Essential though it is, the automobile has one major fault: wherever it is used in large numbers, its internal-combustion engine contributes mightily to air pollution problems. As a result, automakers have already been sued on various grounds for degrading the environment. Moreover, they will have to move with unaccustomed speed to meet the minimum requirements of tough federal laws that go into effect in 1971. Instead of merely waiting for the next anti-pollution blow to fall, however, Henry Ford II has a better idea.
Top Priority. In an announcement that was precedent-setting for Detroit, he committed the Ford Motor Co. "to an intensified effort to minimize pollution from its products and plants in the shortest possible time." Top priority in Ford's program will be given to cleaning up the internal-combustion engine. The company is road-testing 24 "concept" cars containing entirely new equipment designed to reduce exhaust fumes. Several hundred such cars will soon be sold, leased or lent to private fleet owners and governmental agencies for further testing.
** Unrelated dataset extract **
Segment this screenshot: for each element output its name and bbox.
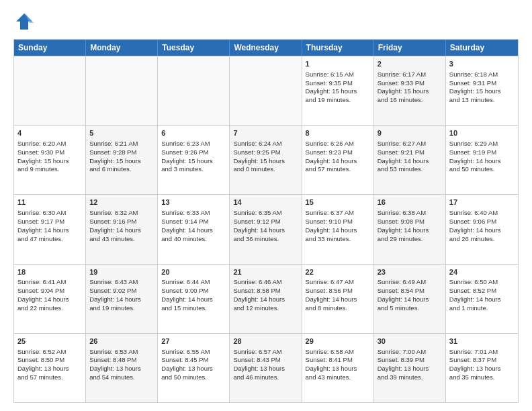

In related anti-pollution moves, Ford technicians are speeding the development of: > An electrical device costing roughly $600 that will enable garage mechanics to make the proper adjustments in a car's engine to minimize pollution.
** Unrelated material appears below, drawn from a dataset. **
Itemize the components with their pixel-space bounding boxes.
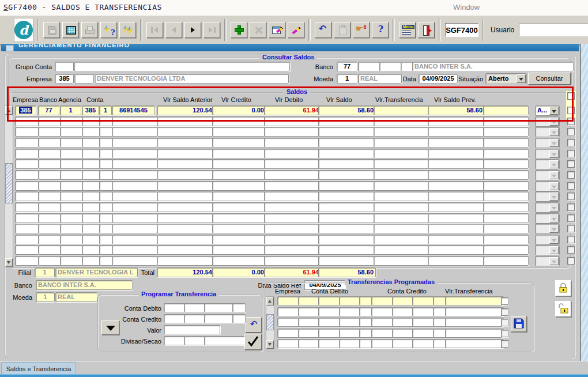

> An experimental kit to cut pollution by about 50% that will fit into Ford cars now on the road.
> A device that will check for the emission of pollution from cars while they are still on the assembly line.
Ford's efforts will be costlyand not only to Ford. The company has budgeted some $31 million for vehicle pollution control next year. It will also spend approximately $60 million to cut air and water pollution at Ford plants over the next two years. But in the end, Chairman Ford admitted, "at least a major part" of the cost of such environmental protection will be passed along to the consumer.
While all the improved devices in Ford's future may eventually reduce the exhaust pollution of internal-combustion engines by 90%, the ultimate solution to the problem could well be a new kind of power source. Ford has already experimented with electric cars and gas-turbine engines for trucks and buses. Now Henry Ford II promised that it will also move "ahead on the more difficult problem of developing a turbine engine for passenger car use."